----- Record extracts

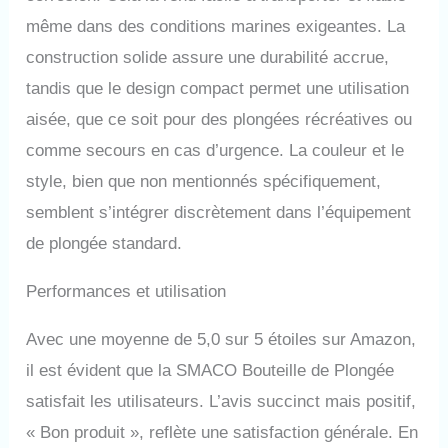
façons. Réservoir de plongée
de haute qualité: Qui peut
même dans des conditions marines exigeantes. La
résister à une pression
construction solide assure une durabilité accrue,
maximale de 3000Psi / 200Bar
tandis que le design compact permet une utilisation
/ 20Mpa, et la surface est en
matériau de revêtement anti-
aisée, que ce soit pour des plongées récréatives ou
oxydation, qui peut mieux
comme secours en cas d’urgence. La couleur et le
résister à la corrosion de l'eau
de mer et la rouille. La valve
style, bien que non mentionnés spécifiquement,
respiratoire est équipée d'une
semblent s’intégrer discrètement dans l’équipement
chambre de décompression et
d'une valve antidéflagrante
de plongée standard.
pour plus de sécurité; équipé
d'un interrupteur de valve
Performances et utilisation
respiratoire, qui peut être
désactivé lorsqu'il n'est pas
Avec une moyenne de 5,0 sur 5 étoiles sur Amazon,
utilisé pour réduire les fuites
d'air. Conception
il est évident que la SMACO Bouteille de Plongée
professionnelle: La tête
satisfait les utilisateurs. L’avis succinct mais positif,
masculine gonflable de 8 mm
peut correspondre à la plupart
« Bon produit », reflète une satisfaction générale. En
des équipements gonflables;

----------

__What you will do__
Referring to the material above, set down exactly the lines between the line with "aisée, que ce" and the line with "satisfait les utilisateurs.", inclusive, and no other lines.

__Your solution__
aisée, que ce soit pour des plongées récréatives ou
oxydation, qui peut mieux
comme secours en cas d’urgence. La couleur et le
résister à la corrosion de l'eau
de mer et la rouille. La valve
style, bien que non mentionnés spécifiquement,
respiratoire est équipée d'une
semblent s’intégrer discrètement dans l’équipement
chambre de décompression et
d'une valve antidéflagrante
de plongée standard.
pour plus de sécurité; équipé
d'un interrupteur de valve
Performances et utilisation
respiratoire, qui peut être
désactivé lorsqu'il n'est pas
Avec une moyenne de 5,0 sur 5 étoiles sur Amazon,
utilisé pour réduire les fuites
d'air. Conception
il est évident que la SMACO Bouteille de Plongée
professionnelle: La tête
satisfait les utilisateurs. L’avis succinct mais positif,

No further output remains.